Заключенный в трубу, бежит холоднейший ключ. Пили из него жадно, лежали, как ящерицы на солнце. Зелени — океан, уступы, скалы...
Шина лопнула в Мисхоре. Вторая — в Алупке, облитой солнцем. Опять страшно радовались. Навстречу пролетали лакированные машины Крымкурсо с закутанными в шарфы нэпманскими дамами.
Но только не в шарфах и автомобилях нужно проходить этот путь, а пешком.
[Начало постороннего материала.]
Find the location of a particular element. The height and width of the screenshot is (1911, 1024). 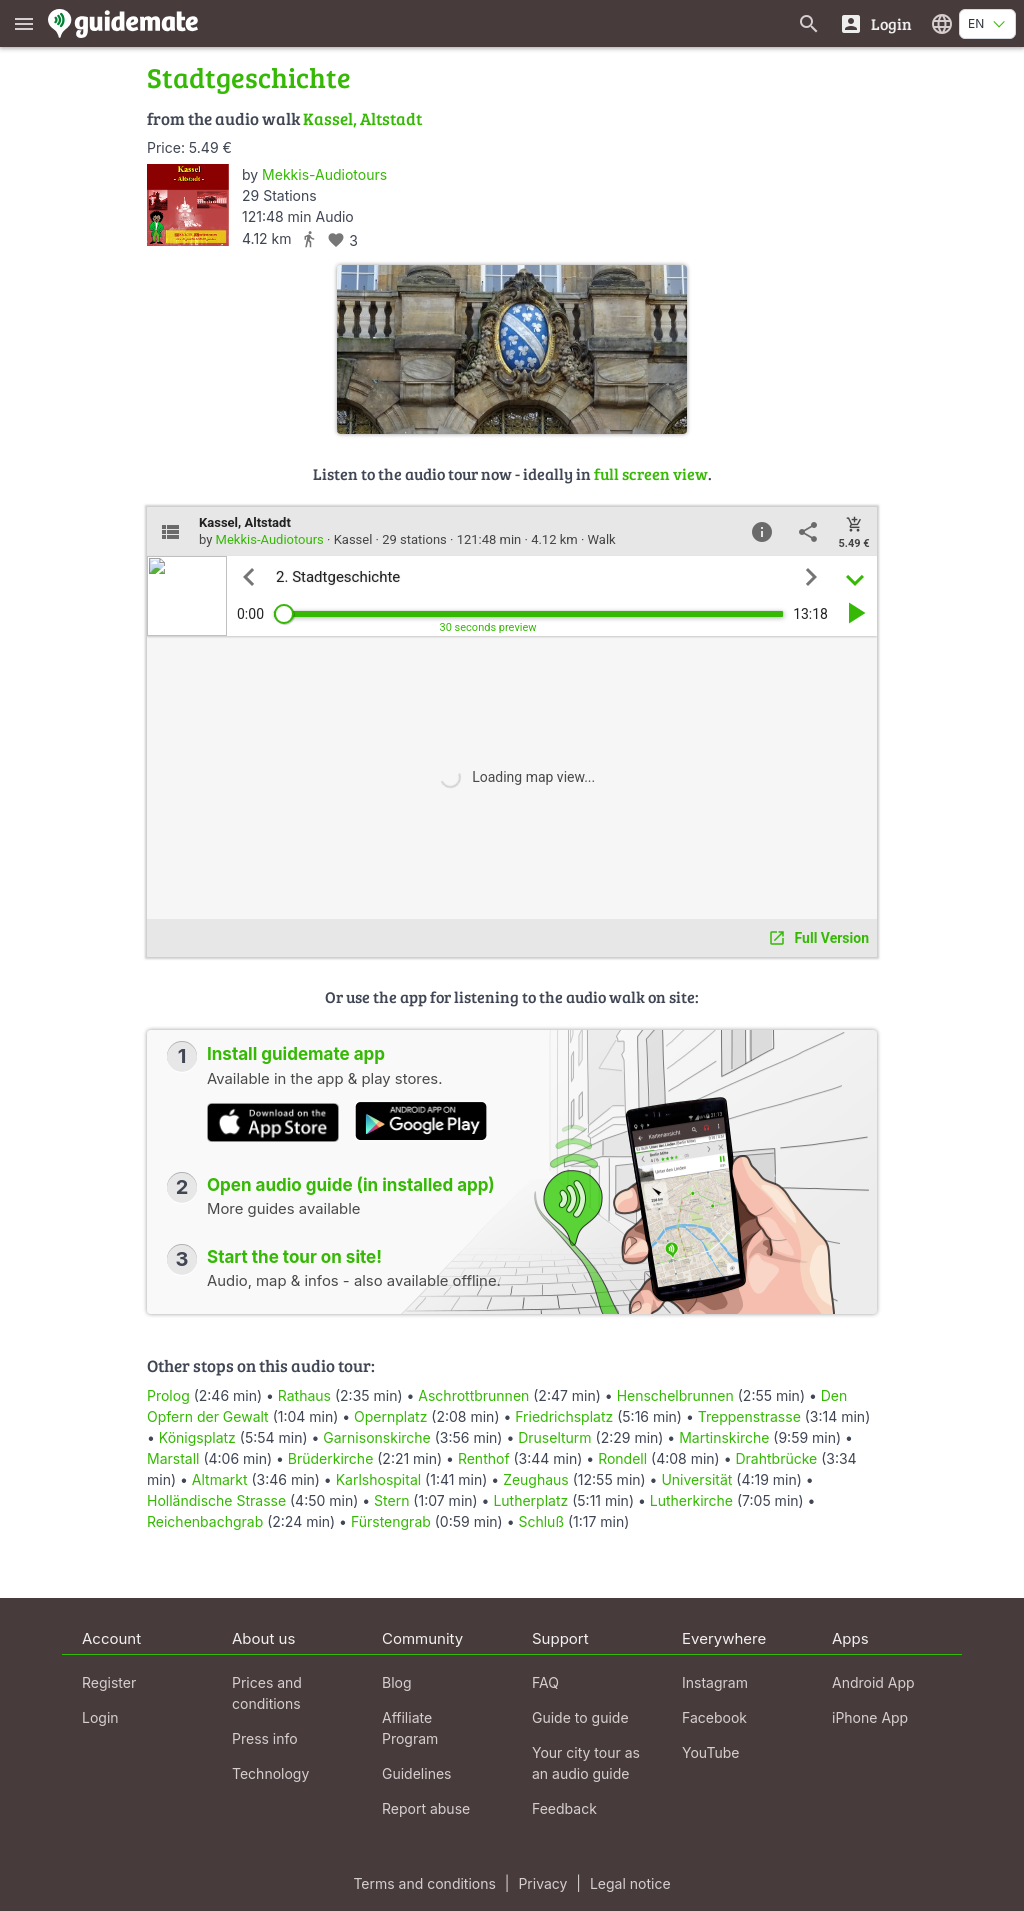 Stern is located at coordinates (391, 1500).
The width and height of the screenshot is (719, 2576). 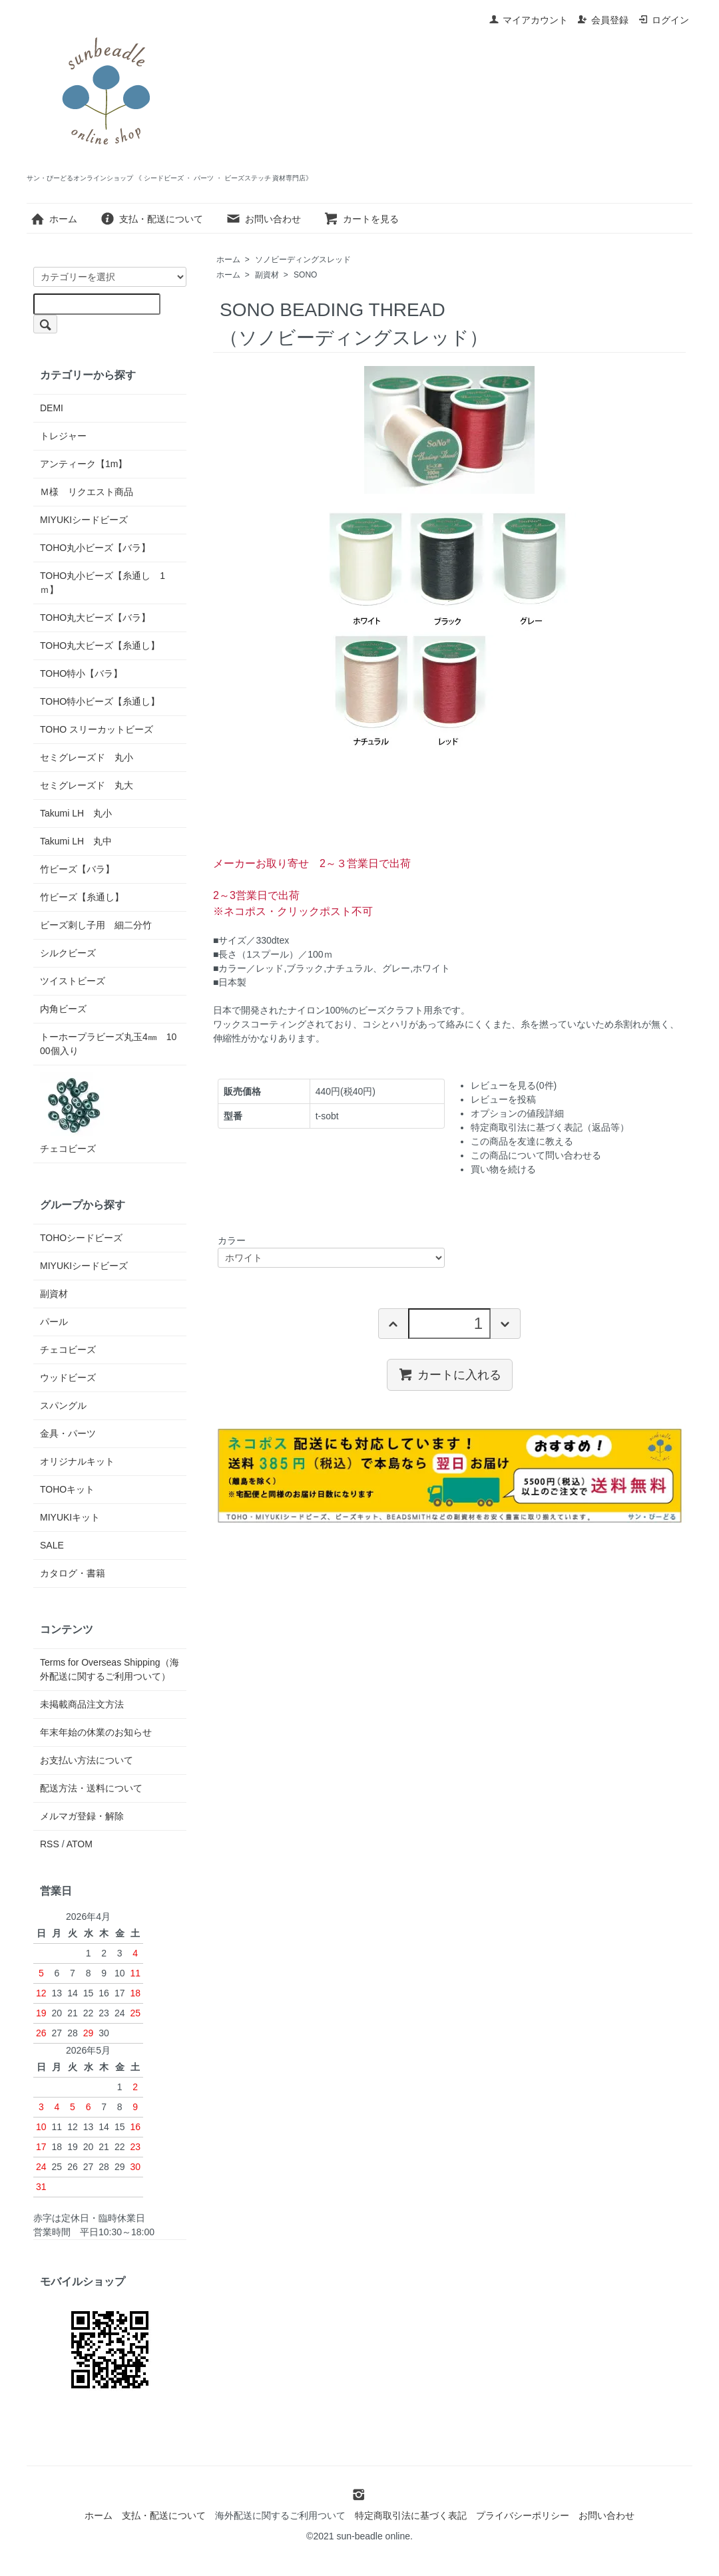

Тогда только можно оценить красу Южного берега.
Под вечер, обожженные, пыльные, пьяные от воздуха, катили в беленький раскидистый Севастополь и тут ощутили тоску: «Вот из Крыма нужно уезжать».
Автобандиты отвязали вещи. Угол на одном чемодане был вскрыт, как ножом, и красивым углом был вырван клок из пледа. Все-таки при этой дьявольской езде машина «лизнула» крылом одну из мажар.
Лихие ездоки полюбовались на свою работу и уехали с веселыми гудками, а мы вечером из усеянного звездами Севастополя, в теплый и ароматный вечер, с тоскою и сожалением уехали в Москву.
Вечерний выпуск «Красной газеты» (Ленинград). 3 августа, 10 августа, 22 августа, 24 августа, 31 августа 1925 г.